A Feudal Bug’s Life

I didn’t think OSE was for me, but Settlers of a Dead God has infested my mind.

A Feudal Bug’s Life
Credit: François Licata

We are all bugs, fighting for the rotting scraps of a dead world. Or at least, that’s the pitch of Exalted Funeral’s Settlers of a Dead God, an Old School Essentials setting by Lithuanian game designer Eduardo Carabaño. When I received a review copy of Settlers, I wasn’t sure what to expect, other than gorgeously grotesque illustrations by François Licata. As the resident bug killer in my home, I have a surprising amount of sympathy for insects—beings with complex social structures simply trying to survive the eldritch chaos of a universe that is unfathomably large, all on a dying planet moving in a direction they have no control over. There’s also a pun on worker ant solidarity somewhere in there, which would be a terrible opportunity to miss.
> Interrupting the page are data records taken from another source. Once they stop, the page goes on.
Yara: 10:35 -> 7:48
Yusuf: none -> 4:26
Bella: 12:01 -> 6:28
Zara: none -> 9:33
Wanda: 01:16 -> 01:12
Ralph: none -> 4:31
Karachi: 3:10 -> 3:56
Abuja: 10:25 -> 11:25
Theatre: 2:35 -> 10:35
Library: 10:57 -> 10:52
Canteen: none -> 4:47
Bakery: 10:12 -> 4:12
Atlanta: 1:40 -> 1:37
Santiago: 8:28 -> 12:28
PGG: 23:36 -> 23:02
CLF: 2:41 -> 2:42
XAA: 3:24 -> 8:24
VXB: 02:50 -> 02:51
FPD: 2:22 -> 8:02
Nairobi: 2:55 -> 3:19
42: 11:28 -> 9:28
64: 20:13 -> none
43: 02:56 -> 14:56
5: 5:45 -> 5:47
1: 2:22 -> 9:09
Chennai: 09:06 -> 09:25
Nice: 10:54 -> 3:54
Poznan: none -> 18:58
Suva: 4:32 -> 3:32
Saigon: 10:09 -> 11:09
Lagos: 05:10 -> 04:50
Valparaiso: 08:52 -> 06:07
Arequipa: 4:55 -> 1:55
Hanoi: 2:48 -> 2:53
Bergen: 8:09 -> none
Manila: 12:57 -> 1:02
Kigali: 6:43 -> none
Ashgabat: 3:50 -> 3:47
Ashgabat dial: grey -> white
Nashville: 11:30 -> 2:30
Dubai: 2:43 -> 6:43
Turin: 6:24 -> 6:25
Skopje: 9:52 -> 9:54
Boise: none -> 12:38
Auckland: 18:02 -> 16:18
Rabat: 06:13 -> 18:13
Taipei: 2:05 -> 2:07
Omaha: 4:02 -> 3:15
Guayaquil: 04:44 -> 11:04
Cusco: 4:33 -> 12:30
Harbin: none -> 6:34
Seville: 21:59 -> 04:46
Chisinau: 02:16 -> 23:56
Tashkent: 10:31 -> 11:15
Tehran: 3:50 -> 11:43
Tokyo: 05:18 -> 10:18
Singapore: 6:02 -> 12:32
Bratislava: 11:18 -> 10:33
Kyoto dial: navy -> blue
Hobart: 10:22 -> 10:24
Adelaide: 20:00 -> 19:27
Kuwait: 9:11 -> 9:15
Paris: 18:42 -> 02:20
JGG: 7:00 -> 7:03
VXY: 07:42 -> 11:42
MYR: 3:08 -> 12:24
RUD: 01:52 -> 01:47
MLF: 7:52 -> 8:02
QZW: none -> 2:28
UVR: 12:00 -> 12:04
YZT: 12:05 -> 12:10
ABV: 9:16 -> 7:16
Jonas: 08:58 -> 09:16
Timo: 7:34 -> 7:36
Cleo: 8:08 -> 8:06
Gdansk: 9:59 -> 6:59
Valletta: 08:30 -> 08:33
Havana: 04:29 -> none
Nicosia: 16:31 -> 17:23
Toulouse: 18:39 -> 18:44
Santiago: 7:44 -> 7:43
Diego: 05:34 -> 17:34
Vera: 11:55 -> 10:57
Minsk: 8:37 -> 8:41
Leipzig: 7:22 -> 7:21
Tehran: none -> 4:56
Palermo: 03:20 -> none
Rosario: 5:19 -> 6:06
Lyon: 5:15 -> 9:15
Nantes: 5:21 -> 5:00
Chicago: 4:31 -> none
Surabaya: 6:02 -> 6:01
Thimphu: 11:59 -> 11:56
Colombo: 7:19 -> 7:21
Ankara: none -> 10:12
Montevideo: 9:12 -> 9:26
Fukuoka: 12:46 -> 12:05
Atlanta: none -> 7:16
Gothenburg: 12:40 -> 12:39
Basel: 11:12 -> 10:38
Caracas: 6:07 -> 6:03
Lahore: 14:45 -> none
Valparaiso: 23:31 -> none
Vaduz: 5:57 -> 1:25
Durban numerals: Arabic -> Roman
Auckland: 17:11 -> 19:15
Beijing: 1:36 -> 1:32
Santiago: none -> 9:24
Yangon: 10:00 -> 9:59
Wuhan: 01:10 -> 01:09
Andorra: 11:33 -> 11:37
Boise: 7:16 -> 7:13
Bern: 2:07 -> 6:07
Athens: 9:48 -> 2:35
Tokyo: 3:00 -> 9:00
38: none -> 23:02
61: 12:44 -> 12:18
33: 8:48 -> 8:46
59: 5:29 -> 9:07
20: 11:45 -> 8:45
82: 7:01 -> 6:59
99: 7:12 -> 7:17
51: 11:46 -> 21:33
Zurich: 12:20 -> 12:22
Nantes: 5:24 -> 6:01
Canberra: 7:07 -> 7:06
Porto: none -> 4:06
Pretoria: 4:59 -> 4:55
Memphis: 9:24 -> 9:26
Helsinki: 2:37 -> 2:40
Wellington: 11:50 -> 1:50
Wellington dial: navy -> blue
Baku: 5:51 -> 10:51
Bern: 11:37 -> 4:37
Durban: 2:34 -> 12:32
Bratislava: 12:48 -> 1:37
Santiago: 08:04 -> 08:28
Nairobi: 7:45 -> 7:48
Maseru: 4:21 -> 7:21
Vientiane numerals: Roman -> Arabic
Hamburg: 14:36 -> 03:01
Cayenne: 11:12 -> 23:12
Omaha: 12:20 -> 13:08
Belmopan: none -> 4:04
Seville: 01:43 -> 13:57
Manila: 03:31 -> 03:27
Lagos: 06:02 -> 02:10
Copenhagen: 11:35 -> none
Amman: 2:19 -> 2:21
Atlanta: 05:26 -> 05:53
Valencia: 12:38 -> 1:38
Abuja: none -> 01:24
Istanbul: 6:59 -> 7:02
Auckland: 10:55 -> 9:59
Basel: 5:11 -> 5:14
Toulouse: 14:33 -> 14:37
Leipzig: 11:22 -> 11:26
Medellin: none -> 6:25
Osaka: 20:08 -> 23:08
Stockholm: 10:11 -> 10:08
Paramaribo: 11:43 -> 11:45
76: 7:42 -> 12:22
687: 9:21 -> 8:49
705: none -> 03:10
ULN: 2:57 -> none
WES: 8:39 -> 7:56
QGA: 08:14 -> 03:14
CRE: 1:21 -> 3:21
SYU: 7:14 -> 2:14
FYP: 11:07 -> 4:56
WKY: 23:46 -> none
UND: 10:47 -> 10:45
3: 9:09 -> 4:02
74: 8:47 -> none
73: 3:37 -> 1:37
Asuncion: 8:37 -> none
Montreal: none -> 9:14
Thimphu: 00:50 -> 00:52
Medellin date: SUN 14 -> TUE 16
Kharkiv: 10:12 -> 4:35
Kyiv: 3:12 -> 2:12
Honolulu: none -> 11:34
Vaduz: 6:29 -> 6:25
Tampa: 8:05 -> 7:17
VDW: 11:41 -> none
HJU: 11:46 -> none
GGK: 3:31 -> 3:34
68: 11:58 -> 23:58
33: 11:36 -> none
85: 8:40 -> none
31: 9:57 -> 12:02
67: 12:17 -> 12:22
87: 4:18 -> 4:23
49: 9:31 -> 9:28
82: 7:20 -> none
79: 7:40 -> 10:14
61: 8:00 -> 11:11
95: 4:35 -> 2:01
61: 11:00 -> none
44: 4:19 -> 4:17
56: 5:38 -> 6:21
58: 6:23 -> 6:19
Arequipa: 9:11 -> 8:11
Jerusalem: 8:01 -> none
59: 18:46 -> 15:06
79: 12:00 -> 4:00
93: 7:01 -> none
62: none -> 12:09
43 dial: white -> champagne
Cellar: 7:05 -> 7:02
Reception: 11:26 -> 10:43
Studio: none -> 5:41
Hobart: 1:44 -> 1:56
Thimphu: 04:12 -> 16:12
To my great shame, I’m not well versed in Old School Essentials, a system originally by Necrotic Gnome. Birthed from the OSR (Old School Revival or Renaissance, depending on your source) movement that started in the early aughts, OSE was meant to evoke the experience of the eponymous old school Dungeons & Dragons. I’d always understood it to be for hardcore gamers, those who love for their mechanics to crunch like the shed husk of a cicada underfoot. I’d assumed Settlers was an esoteric revival of a forgotten gnostic lineage, and therefore not meant for RPG players baptized through the theatrical tradition of actual play. However, as I followed the rise and fall of Settlers’ feudal bug societies, I discovered that I was only kind of right. 

Credit: Exalted Funeral

Like many OSE settings, Settlers of a Dead God describes itself as rules-lite ( I will still never truly understand THAC0, and I wish nothing for the best to those who do). While fighting monsters is a major feature of the setting’s conceit, it is an exploration guide that focuses less on the creature players must kill, and more on the ways the setting’s institutions of power falter in the face of a rapidly fleeting and increasingly dangerous world. The horrors of Settlers emerge from competing factions that have built their empires on the decomposing flesh of the Dead God—a being who may not be a god at all.